Balance


About five years ago I realized one day that I had started to sit down to put on my shoes. I had never done that before; I always stood on one foot. What had changed was my confidence in my balance and I realized that this was a skill I needed to work on as I was aging.

Balance does change with aging, but it is possible to actively work on maintain, and improving, balance. These are a few suggestions for getting started.

Standing: It is more challenging to stand with feet together than standing with feet shoulder width apart. For some, balance training might start simply by standing with feet together – keeping a counter, wall, or other stable surface within easy reach of your hand in case you need to a fingertip hold. Progressing from this would be standing on just one foot, working up to holding this for 30-60 seconds. Again, keep near to a surface that you can use for support if needed. Other variations of one-legged standing might be keeping a light hold on a stable surface while you close your eyes. It is amazing how much we rely on visual feedback to keep our balance.

Heel-toe walking: This is one of the tasks on field sobriety tests. Walk along a straight line touching heel to toe as you walk along the line.

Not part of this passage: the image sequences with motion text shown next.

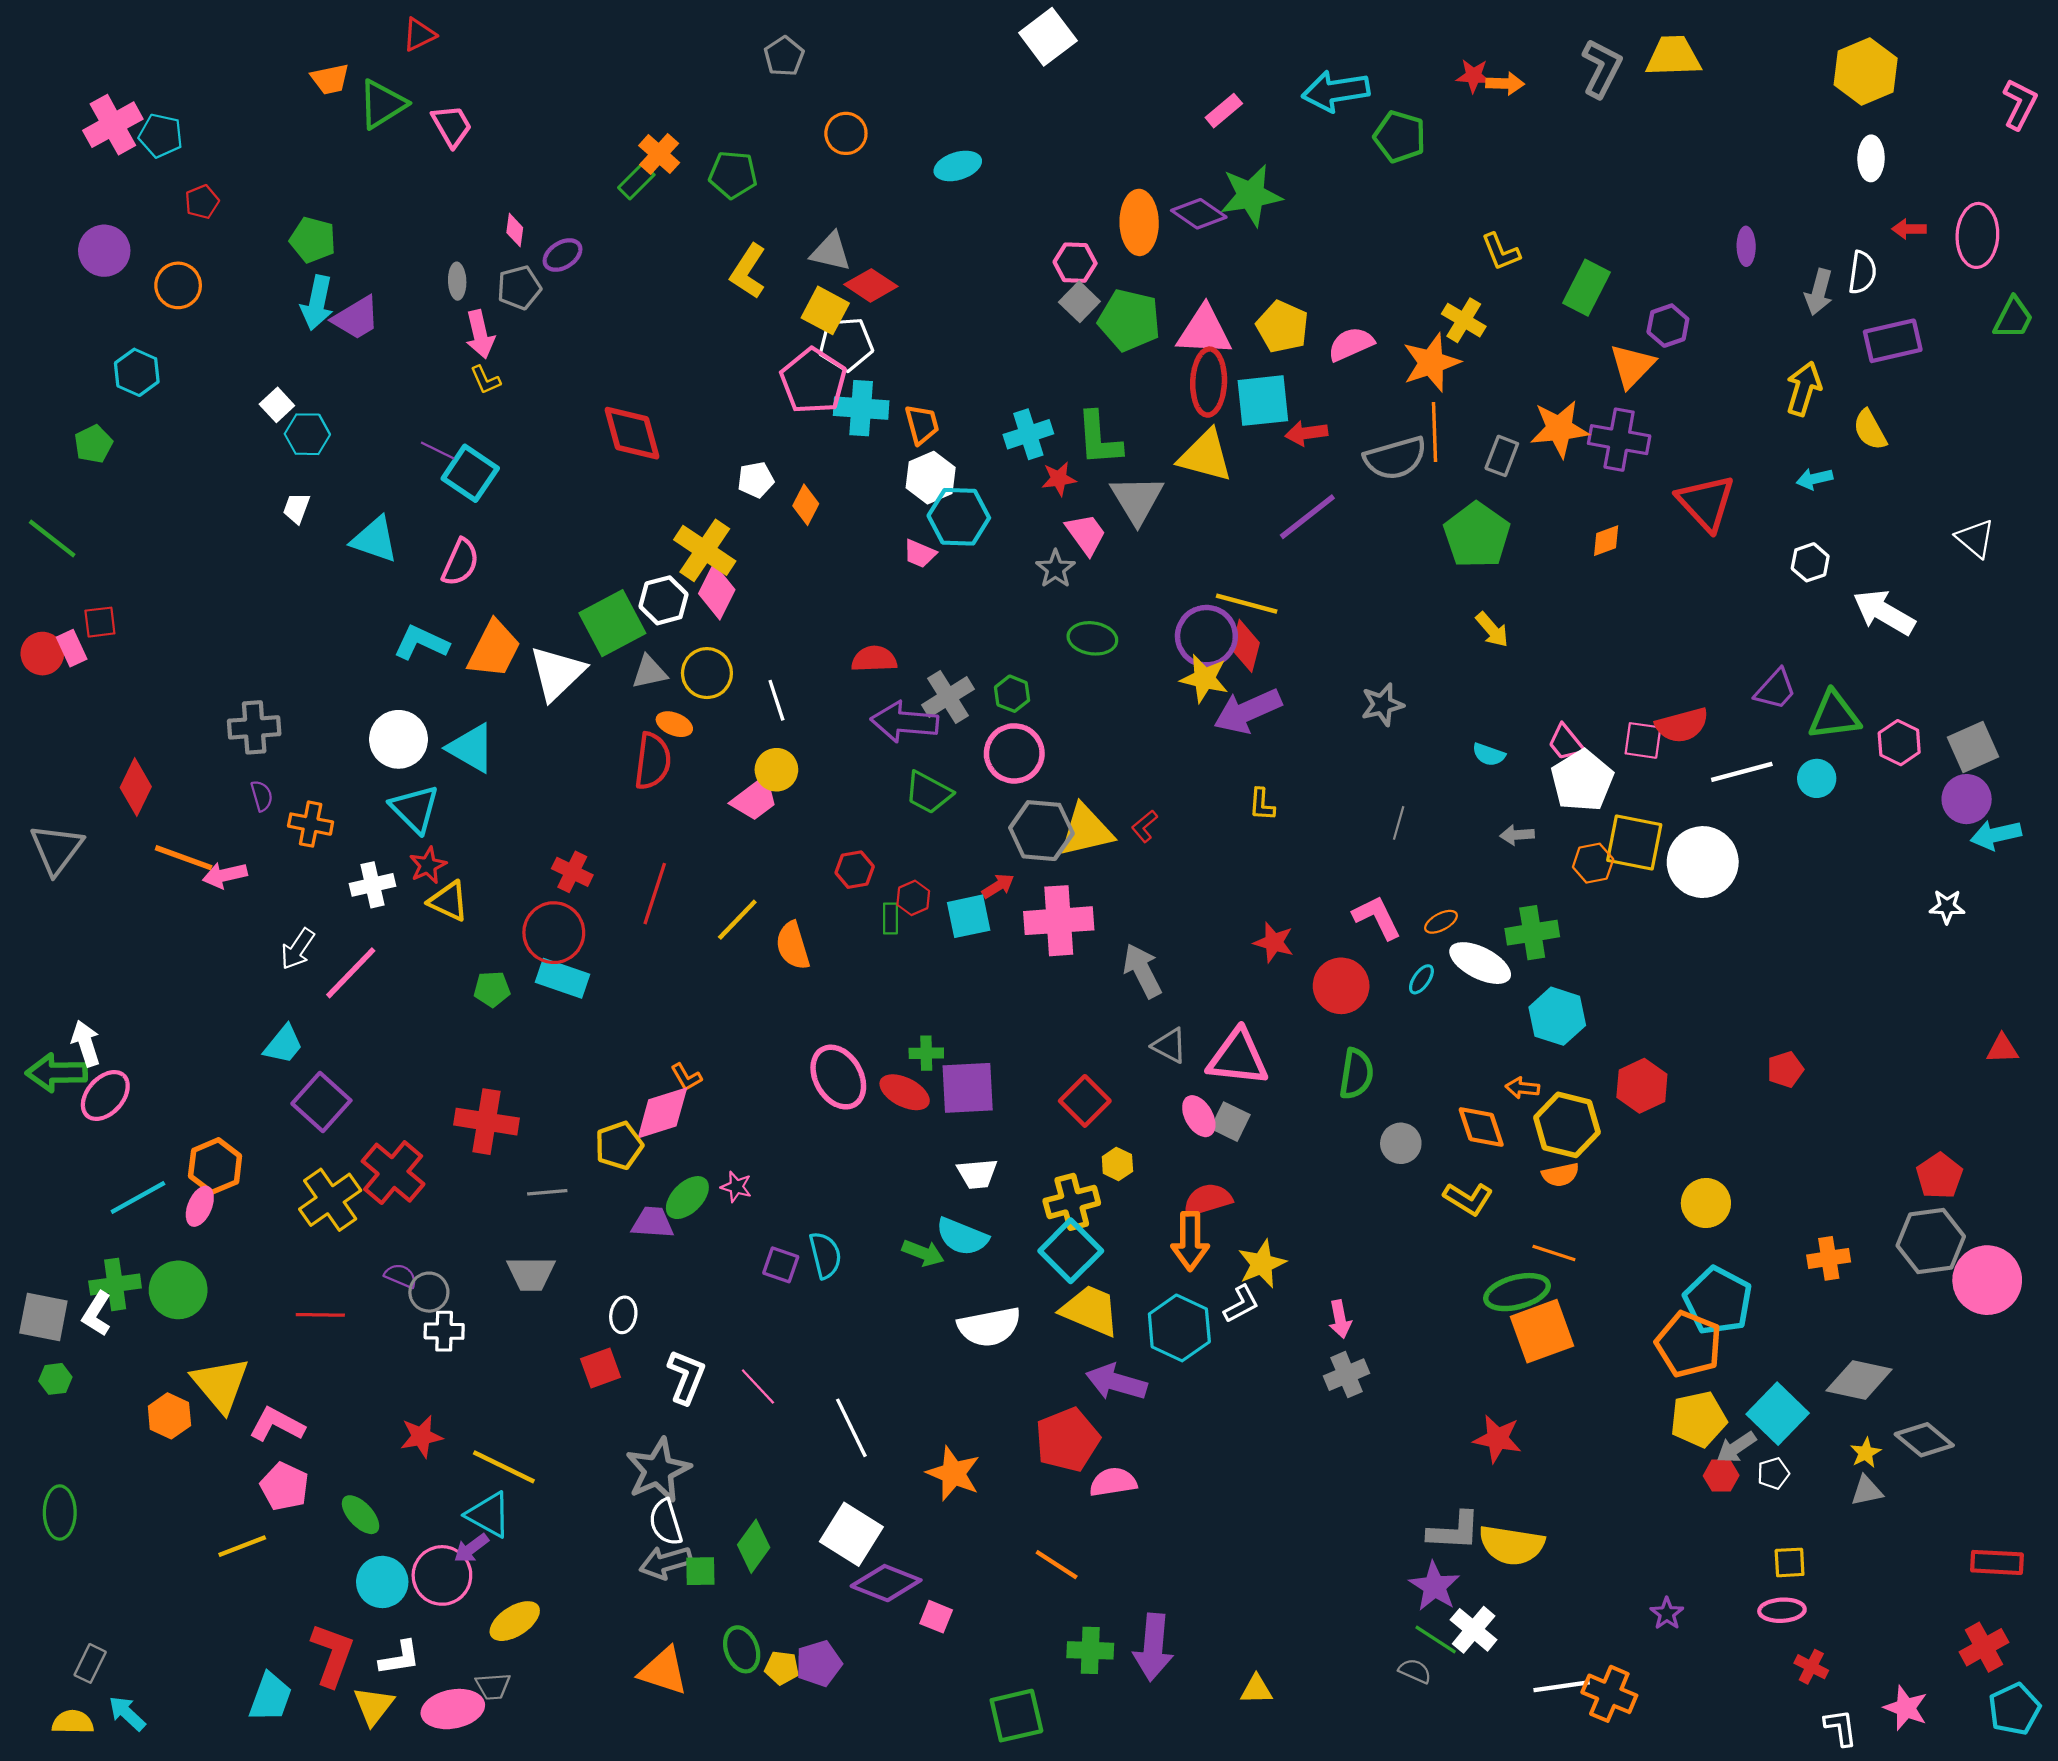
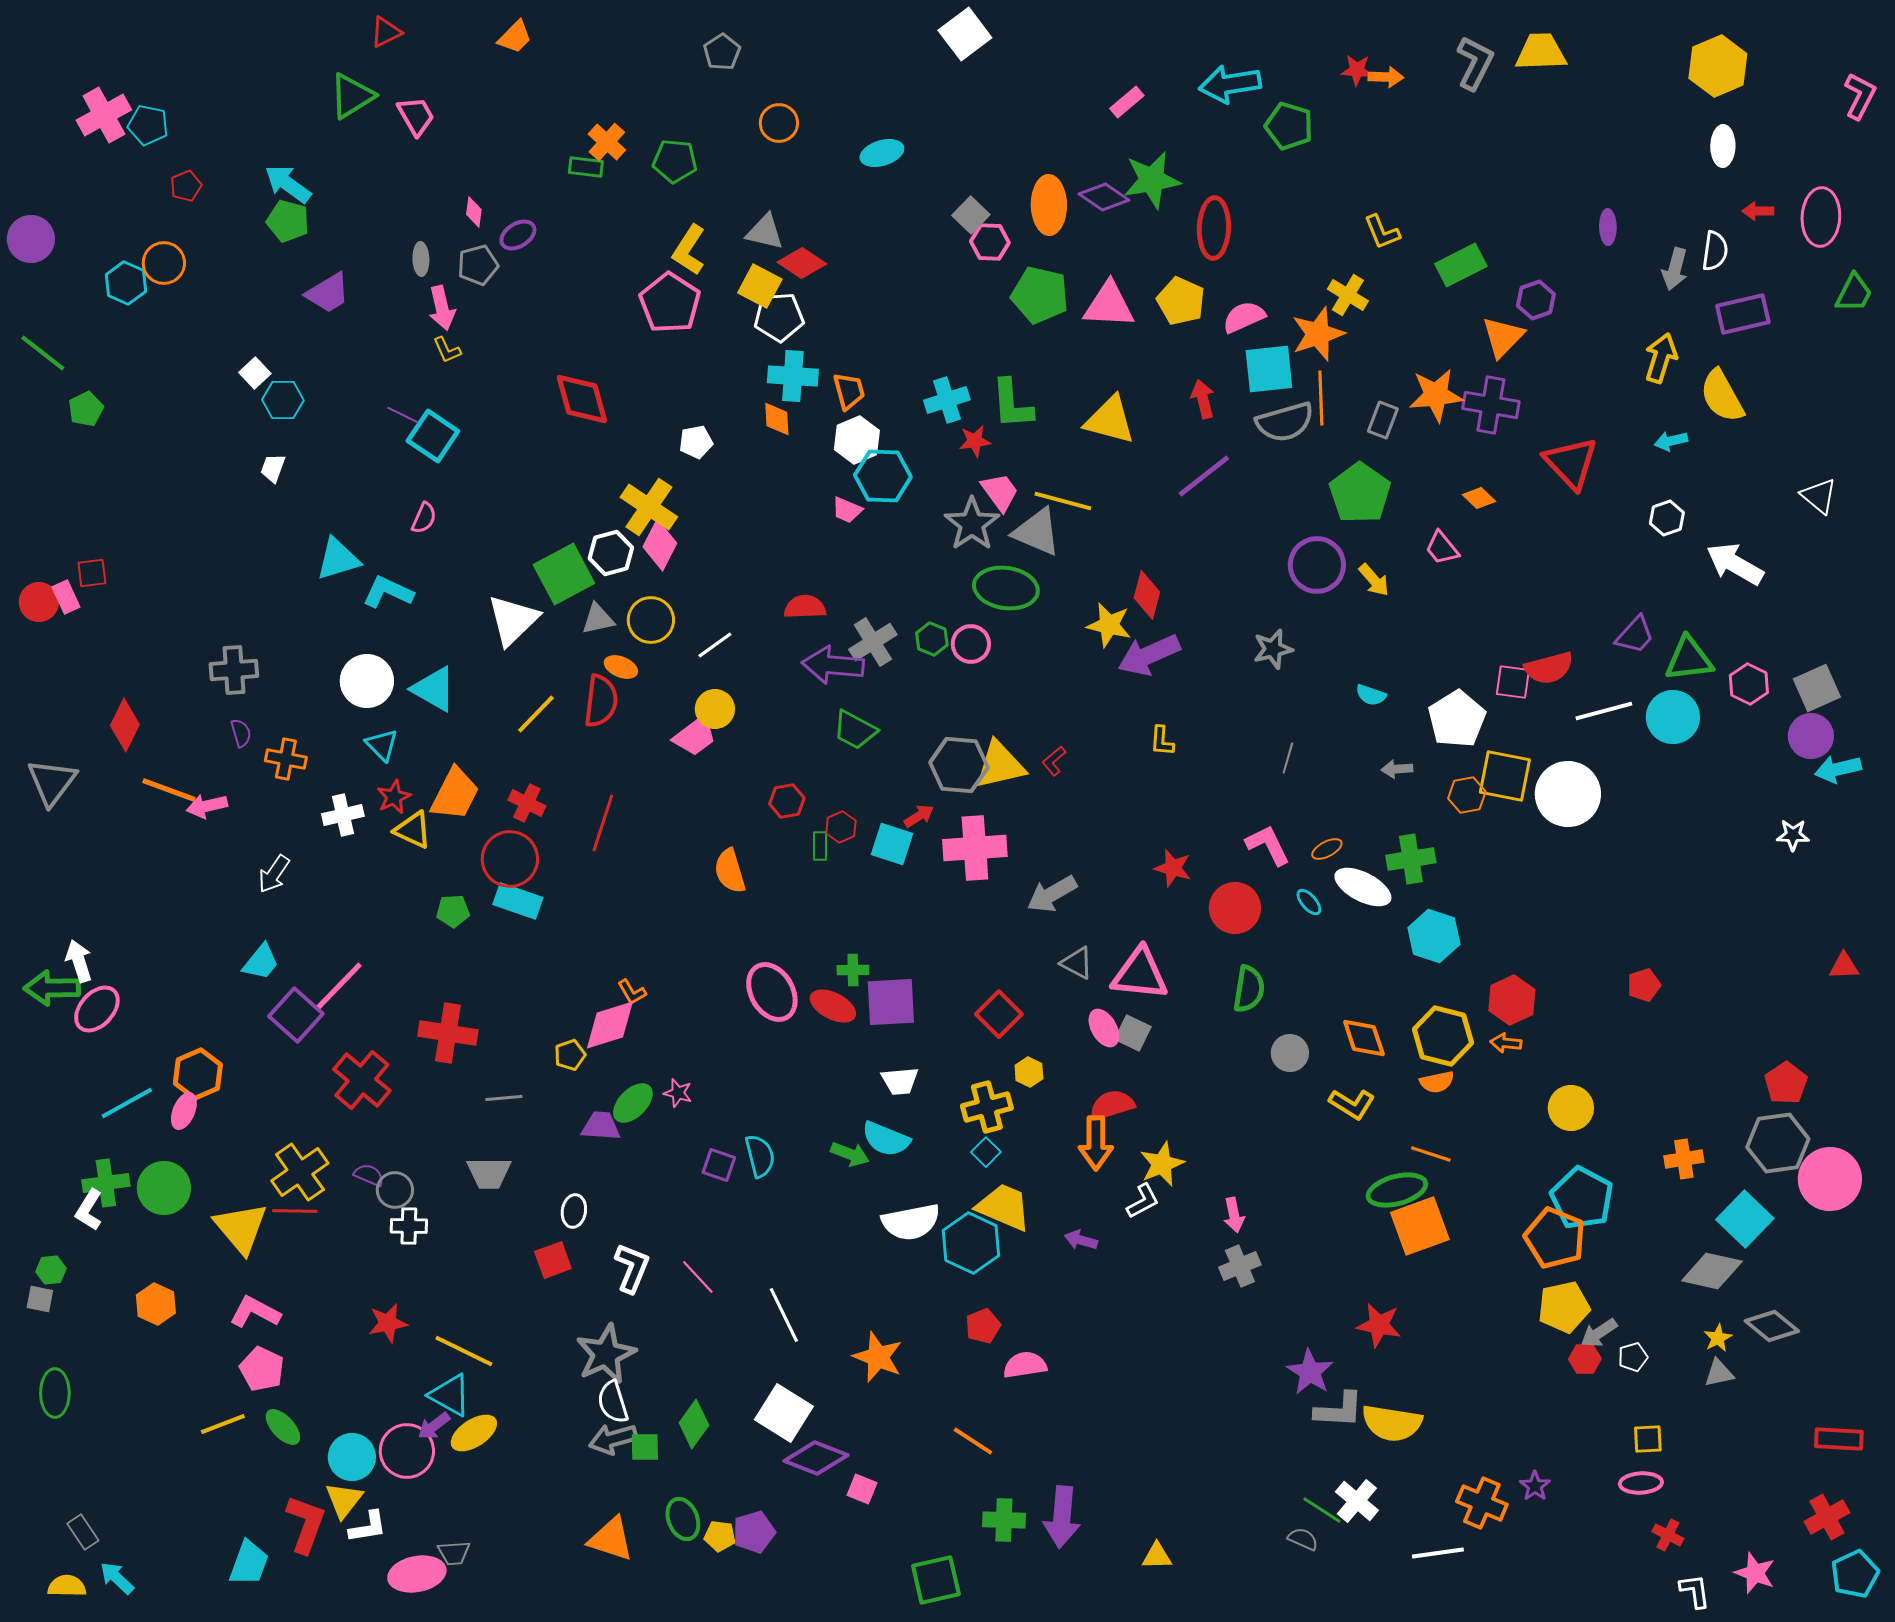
orange trapezoid: (330, 79) -> (515, 37), moved, turned -33
green rectangle: (636, 181) -> (586, 167), turned 52
purple circle: (104, 251) -> (31, 239), moved
green rectangle: (1587, 288) -> (1461, 265), turned 36
gray square: (1079, 302) -> (971, 215), moved
cyan arrow: (317, 303) -> (288, 184), moved, turned 114
cyan hexagon: (137, 372) -> (126, 283), moved
pink pentagon: (813, 381) -> (670, 303), moved
red ellipse: (1209, 382) -> (1214, 228), moved
cyan square: (1263, 401) -> (1269, 369), moved
yellow semicircle: (1870, 430) -> (1722, 396), size x1.4
red arrow: (1306, 433) -> (1203, 399), turned 84
gray triangle: (1137, 499) -> (1037, 532), moved, turned -36
orange diamond: (806, 505) -> (777, 419), moved, turned -30
green line: (52, 538) -> (43, 353), moved
cyan triangle: (375, 540) -> (338, 559), moved, turned -36
orange diamond: (1606, 541) -> (1479, 498), turned 64
pink semicircle: (460, 562) -> (424, 518), size x0.7
gray star: (1055, 569) -> (972, 524), size x1.5
yellow line: (1247, 604) -> (1063, 501), moved
purple circle: (1206, 636) -> (1317, 565), moved
green ellipse: (1092, 638) -> (1006, 588), size x1.4
orange trapezoid: (494, 649) -> (455, 794), moved
white line: (776, 700) -> (715, 645), turned 72
pink trapezoid: (1566, 743) -> (1442, 548), moved
pink circle: (1014, 753) -> (971, 644), moved, size x0.7
cyan circle: (1817, 778) -> (1673, 717), size x1.5
cyan triangle: (415, 809) -> (382, 745), size x0.7
cyan square: (969, 916) -> (892, 844), turned 30
yellow line: (737, 920) -> (536, 714), moved
gray arrow: (1142, 971) -> (1052, 894), turned -93
pink line: (351, 973) -> (339, 986), moved
cyan ellipse: (1421, 979) -> (1309, 902), turned -76
orange arrow: (1522, 1088) -> (1506, 1043), moved
yellow pentagon: (619, 1145) -> (570, 1055), size x0.7
yellow cross: (330, 1200) -> (300, 1172), moved
cyan square: (1071, 1251) -> (986, 1152), size x0.5
gray square: (43, 1317) -> (40, 1299), moved, size x0.6
cyan hexagon: (1179, 1328) -> (971, 1243), moved
purple arrow: (1116, 1382) -> (1081, 1240), moved, size x0.6
yellow triangle: (220, 1384) -> (241, 1228), moved
cyan square: (1778, 1414) -> (1745, 1219), moved
red pentagon: (1067, 1440) -> (983, 1326), size x0.6
green ellipse: (361, 1515) -> (283, 1427), moved
purple star: (1434, 1586) -> (1310, 1372), moved
yellow ellipse: (515, 1621) -> (474, 1433), moved
gray rectangle: (90, 1663) -> (83, 1532), turned -60
orange cross: (1609, 1694) -> (1482, 1503), moved
yellow triangle: (374, 1706) -> (344, 1500), moved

Lateral walking: Facing forward, take a step to the side then bring legs together. If this is easy for you, try grapevine steps.

Walking with head turning: Just walk, but as you walk, without pausing, turn your held from side to side, looking to the left over your shoulder and then the right.

Balance on an unstable surface: If you belong to a gym, you might find various types of equipment for this purpose such as flat balance discs, foam pads, or the BOSU (which stands for both sides up). Start with the flat balance discs if those are available, and progress to the foam balance pads, and finally the BOSU. When using an unstable surface for balance, be sure you are within easy reach of a surface that you can use to stabilize yourself with a hand, if needed.

Take a class: If there are courses in Tai Chi or yoga in your area, consider taking a class. Most yoga poses involve balance skills and Tai Chi forms are designed to incorporate balance skills.

There are many other exercise/activities that will help to improve balance. Let me know if you have questions.

While working on your balance, be safe while you are challenging yourself. To improve, you need a challenge, but also include back-up safety, primarily easy access to a place to put a handhold.

And, yes, I can now put on my shoes while standing up – and I make a point of doing that even though I might just as easily sit down. This is something I am comfortable with. In your balance training, take into consideration your level of comfort with the tasks you are attempting.